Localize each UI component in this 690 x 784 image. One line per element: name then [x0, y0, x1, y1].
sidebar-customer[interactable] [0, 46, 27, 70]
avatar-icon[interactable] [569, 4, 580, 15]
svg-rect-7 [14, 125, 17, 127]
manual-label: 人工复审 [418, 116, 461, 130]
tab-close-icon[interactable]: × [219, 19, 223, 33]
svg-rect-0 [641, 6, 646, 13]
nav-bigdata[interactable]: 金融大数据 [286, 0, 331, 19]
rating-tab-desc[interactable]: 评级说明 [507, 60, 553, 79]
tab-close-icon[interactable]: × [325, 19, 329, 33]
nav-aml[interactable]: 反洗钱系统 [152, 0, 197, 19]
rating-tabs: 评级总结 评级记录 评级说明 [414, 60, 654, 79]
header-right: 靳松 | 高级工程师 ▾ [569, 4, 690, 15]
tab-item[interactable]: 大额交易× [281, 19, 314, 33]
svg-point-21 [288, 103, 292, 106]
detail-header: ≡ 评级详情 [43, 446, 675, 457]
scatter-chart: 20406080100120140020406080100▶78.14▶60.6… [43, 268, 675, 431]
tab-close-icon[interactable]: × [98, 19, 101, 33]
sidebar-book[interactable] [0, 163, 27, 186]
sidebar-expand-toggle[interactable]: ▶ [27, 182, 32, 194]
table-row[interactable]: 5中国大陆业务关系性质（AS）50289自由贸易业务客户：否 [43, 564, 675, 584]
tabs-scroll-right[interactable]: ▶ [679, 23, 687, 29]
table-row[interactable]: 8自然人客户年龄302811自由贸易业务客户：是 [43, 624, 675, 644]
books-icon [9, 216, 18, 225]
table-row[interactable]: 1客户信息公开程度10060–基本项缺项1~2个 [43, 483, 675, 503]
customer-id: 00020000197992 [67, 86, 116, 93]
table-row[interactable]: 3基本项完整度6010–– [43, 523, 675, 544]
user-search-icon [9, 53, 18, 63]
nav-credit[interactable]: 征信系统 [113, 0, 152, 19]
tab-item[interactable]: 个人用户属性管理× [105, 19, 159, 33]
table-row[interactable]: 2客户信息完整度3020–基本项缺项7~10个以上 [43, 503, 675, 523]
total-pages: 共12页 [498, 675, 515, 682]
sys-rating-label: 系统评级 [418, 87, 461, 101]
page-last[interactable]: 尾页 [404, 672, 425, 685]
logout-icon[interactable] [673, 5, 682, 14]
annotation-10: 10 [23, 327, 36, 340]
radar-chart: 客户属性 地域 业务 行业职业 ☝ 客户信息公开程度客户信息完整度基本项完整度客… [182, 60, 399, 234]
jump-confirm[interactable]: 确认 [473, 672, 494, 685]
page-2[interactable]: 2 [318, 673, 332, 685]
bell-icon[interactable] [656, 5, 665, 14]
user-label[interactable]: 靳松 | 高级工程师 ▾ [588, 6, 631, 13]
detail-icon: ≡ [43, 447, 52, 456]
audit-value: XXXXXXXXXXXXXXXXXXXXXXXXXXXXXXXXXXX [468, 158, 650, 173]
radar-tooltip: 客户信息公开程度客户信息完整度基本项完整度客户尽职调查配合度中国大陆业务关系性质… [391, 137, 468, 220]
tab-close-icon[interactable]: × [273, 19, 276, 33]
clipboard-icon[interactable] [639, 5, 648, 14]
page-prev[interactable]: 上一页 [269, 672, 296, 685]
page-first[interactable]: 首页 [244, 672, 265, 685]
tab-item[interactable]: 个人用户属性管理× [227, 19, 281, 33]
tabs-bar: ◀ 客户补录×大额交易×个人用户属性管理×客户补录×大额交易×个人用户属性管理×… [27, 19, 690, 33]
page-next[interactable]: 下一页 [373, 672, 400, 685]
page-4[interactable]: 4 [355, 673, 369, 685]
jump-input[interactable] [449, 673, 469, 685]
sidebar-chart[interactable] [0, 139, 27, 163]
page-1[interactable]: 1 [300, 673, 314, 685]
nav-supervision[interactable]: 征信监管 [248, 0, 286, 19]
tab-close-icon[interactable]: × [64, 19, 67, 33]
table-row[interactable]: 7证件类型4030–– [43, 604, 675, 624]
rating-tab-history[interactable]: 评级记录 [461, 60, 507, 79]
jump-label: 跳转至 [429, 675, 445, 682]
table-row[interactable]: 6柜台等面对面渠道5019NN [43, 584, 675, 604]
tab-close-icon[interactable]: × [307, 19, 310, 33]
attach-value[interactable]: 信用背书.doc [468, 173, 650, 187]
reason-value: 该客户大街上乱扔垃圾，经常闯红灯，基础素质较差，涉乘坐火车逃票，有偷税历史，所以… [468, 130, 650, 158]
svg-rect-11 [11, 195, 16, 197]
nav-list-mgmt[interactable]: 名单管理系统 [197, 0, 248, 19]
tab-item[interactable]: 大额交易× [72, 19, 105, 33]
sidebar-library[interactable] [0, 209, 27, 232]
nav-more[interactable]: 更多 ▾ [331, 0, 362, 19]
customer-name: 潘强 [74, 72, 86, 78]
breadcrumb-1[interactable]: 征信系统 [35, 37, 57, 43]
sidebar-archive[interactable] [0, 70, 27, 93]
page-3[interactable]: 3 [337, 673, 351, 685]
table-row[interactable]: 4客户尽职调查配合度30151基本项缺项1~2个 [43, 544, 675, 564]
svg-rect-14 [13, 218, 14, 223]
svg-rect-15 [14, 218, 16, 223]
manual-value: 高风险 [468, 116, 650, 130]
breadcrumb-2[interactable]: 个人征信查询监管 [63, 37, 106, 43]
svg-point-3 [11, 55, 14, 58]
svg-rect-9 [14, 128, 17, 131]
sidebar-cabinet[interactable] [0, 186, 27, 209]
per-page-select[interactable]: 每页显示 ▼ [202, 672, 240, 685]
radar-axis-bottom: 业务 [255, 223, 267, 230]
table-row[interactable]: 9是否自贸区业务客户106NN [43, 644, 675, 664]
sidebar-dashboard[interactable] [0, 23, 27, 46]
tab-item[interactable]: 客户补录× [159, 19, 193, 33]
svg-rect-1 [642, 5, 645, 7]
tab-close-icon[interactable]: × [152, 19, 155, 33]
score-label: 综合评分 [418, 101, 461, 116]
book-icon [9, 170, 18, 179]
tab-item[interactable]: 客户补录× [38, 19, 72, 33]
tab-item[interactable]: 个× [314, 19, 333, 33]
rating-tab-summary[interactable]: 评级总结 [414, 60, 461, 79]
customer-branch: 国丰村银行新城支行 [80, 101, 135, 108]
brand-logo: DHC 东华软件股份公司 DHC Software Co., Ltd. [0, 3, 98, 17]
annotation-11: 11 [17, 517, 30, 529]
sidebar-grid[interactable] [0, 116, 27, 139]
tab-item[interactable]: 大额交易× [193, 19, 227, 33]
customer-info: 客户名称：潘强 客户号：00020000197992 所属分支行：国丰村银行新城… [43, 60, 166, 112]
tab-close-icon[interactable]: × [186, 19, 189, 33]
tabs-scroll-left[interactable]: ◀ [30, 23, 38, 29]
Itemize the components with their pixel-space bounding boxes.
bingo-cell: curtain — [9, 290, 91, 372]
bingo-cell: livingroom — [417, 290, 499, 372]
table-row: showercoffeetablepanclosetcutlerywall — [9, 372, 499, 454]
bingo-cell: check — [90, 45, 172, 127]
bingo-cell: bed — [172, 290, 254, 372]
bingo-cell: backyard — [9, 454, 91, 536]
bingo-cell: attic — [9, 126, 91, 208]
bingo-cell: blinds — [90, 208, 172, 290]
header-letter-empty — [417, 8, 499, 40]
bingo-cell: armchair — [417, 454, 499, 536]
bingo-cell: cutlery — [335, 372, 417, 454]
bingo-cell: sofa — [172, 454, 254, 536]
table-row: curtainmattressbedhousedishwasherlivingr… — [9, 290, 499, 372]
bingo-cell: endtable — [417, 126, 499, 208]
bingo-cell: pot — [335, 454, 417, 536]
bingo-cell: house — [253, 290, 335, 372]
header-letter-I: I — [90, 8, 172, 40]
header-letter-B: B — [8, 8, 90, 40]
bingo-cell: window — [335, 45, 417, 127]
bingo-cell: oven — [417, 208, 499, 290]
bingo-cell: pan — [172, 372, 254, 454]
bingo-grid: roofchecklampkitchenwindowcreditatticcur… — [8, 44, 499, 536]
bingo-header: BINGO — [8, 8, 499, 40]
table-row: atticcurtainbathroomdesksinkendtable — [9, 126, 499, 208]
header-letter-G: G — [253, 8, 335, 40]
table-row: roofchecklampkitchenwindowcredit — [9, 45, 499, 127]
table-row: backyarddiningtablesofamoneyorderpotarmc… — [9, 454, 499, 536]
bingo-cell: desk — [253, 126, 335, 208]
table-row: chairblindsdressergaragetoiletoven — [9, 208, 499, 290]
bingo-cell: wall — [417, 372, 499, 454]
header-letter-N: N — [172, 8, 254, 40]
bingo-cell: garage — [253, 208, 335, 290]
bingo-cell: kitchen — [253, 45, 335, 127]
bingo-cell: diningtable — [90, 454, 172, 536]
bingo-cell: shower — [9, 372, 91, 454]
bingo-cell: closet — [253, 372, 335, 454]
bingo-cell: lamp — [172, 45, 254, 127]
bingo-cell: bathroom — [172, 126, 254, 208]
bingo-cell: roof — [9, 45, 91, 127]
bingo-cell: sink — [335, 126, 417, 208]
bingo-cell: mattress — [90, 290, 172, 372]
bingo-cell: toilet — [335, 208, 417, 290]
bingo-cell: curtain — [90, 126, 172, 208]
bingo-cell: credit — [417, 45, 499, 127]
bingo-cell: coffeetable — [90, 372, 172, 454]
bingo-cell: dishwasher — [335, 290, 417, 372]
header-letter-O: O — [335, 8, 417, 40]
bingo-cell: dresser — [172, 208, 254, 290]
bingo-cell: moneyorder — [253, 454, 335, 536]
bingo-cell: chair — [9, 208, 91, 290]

======

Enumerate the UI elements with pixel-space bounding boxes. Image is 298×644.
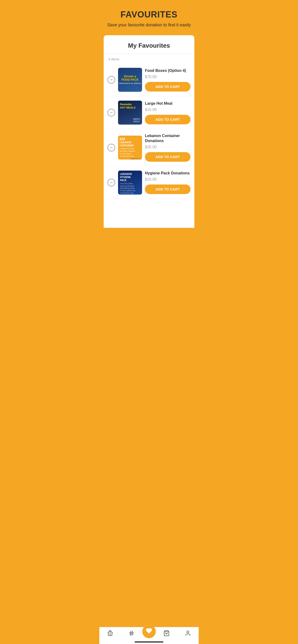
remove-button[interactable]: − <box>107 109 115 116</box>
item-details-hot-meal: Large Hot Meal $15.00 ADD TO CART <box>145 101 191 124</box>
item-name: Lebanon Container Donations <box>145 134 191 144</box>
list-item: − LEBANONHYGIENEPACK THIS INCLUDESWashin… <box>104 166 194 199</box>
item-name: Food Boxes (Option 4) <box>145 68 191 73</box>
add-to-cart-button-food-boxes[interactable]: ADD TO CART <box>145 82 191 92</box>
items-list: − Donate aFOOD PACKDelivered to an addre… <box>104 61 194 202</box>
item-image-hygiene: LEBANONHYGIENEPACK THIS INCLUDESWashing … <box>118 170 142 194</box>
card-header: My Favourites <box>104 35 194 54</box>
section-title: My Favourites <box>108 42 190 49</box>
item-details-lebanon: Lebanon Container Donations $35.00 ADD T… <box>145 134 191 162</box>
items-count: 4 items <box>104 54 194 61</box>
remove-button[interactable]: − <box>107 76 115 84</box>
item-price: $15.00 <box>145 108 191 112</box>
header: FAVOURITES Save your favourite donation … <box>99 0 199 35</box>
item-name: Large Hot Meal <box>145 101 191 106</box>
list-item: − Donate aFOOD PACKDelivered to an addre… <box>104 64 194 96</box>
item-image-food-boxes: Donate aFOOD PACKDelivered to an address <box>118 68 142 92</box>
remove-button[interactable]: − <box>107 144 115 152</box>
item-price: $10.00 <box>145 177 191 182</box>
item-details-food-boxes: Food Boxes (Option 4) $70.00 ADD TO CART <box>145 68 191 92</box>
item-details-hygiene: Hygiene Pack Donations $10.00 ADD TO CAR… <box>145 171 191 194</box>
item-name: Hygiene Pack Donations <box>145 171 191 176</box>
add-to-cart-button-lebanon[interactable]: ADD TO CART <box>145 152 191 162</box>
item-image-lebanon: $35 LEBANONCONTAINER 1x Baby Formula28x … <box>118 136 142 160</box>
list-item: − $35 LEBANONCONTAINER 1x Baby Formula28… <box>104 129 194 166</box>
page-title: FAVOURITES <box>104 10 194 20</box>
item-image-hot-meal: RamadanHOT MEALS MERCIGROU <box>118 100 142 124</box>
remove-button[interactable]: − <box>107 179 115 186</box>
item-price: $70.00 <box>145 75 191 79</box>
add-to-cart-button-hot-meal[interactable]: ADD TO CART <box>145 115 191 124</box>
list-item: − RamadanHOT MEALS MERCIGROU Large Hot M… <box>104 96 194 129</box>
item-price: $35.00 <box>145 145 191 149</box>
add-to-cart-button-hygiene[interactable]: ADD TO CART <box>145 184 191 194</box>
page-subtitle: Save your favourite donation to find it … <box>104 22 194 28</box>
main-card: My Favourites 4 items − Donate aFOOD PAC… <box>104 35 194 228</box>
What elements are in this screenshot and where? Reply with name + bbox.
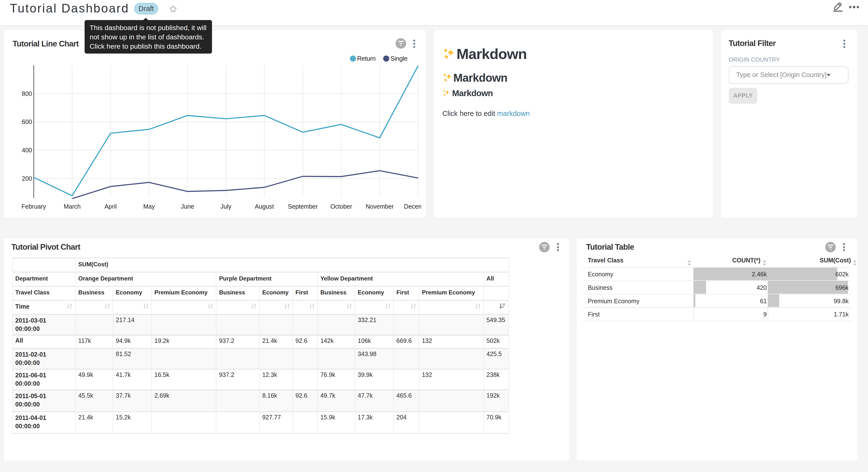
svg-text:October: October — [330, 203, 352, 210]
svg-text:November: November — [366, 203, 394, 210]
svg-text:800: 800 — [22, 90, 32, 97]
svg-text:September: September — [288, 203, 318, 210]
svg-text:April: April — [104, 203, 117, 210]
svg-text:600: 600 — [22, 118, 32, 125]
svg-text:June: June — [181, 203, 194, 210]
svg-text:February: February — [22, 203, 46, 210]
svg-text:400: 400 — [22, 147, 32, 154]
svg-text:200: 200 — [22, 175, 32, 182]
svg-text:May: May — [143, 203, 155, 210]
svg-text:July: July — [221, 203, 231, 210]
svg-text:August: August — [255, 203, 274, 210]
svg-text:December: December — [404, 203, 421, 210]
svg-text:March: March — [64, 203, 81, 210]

======

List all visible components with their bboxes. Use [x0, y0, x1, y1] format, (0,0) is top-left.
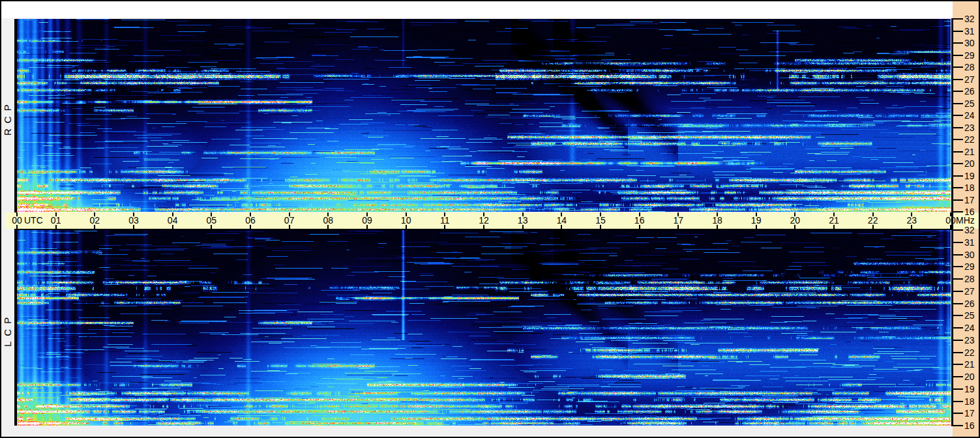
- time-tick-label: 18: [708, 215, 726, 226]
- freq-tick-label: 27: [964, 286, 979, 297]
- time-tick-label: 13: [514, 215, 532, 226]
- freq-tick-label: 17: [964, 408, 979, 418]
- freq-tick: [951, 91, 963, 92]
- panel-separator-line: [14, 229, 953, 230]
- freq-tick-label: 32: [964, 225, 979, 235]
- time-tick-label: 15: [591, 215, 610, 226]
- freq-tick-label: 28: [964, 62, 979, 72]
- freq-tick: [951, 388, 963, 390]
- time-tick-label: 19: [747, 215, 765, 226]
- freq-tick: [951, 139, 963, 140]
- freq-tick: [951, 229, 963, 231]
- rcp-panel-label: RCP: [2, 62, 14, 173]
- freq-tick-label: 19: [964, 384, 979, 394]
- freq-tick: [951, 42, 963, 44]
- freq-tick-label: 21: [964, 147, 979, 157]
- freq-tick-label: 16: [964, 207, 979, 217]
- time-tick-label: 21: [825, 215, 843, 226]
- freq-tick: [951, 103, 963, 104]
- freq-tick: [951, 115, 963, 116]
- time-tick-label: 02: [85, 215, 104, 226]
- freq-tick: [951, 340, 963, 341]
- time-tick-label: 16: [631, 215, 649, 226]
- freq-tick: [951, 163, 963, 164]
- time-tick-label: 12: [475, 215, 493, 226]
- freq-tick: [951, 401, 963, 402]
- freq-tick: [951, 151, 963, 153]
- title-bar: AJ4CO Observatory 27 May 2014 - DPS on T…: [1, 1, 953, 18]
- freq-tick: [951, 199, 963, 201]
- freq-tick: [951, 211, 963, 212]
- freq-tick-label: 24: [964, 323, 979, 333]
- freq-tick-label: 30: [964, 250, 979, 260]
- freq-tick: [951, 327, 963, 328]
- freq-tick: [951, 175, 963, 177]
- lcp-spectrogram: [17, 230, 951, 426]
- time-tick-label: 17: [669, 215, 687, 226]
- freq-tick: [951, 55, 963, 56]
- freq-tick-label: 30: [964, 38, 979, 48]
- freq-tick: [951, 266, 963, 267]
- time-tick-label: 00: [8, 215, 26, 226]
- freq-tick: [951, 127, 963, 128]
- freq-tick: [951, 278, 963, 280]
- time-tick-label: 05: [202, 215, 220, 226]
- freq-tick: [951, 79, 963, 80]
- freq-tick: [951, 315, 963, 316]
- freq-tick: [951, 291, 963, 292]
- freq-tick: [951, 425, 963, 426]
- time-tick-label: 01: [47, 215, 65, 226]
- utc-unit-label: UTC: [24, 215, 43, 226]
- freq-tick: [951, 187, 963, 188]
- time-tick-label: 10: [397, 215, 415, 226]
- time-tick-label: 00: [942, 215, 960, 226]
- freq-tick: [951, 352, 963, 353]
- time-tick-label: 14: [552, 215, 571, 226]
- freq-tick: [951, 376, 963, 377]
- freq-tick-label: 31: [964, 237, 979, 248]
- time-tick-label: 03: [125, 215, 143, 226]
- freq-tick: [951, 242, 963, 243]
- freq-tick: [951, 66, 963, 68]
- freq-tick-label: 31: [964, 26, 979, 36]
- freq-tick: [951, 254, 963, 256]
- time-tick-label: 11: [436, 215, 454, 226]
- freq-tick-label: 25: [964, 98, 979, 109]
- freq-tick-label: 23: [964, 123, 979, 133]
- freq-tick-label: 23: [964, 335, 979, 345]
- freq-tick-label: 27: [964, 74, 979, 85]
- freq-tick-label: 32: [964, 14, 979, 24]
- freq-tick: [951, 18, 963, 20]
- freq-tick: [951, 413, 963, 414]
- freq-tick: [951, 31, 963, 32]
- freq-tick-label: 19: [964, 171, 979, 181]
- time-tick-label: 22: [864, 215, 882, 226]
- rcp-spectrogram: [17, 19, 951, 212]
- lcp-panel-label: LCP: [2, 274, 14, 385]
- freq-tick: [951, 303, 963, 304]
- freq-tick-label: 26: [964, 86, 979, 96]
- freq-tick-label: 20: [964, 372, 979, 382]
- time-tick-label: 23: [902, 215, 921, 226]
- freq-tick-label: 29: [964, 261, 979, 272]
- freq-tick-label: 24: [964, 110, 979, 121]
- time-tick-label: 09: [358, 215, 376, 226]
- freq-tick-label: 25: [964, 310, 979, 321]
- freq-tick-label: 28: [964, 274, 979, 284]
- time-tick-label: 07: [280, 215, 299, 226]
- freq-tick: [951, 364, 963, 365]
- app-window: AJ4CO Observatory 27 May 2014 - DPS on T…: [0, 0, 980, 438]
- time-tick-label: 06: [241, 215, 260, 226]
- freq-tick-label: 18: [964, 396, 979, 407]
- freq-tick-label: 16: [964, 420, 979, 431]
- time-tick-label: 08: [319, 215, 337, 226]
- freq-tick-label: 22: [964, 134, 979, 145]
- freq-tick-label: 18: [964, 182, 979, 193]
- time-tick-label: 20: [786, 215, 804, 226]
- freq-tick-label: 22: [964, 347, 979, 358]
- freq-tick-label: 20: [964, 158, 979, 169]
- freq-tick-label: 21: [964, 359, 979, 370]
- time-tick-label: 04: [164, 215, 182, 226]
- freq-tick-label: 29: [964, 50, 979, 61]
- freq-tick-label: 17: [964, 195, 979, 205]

======

Look over the material above and show each line where "RamadanHOT" appears.

- WRITTEN SOLUTION:
item-image-hot-meal: RamadanHOT MEALS MERCIGROU <box>118 100 142 124</box>
list-item: − RamadanHOT MEALS MERCIGROU Large Hot M… <box>104 96 194 129</box>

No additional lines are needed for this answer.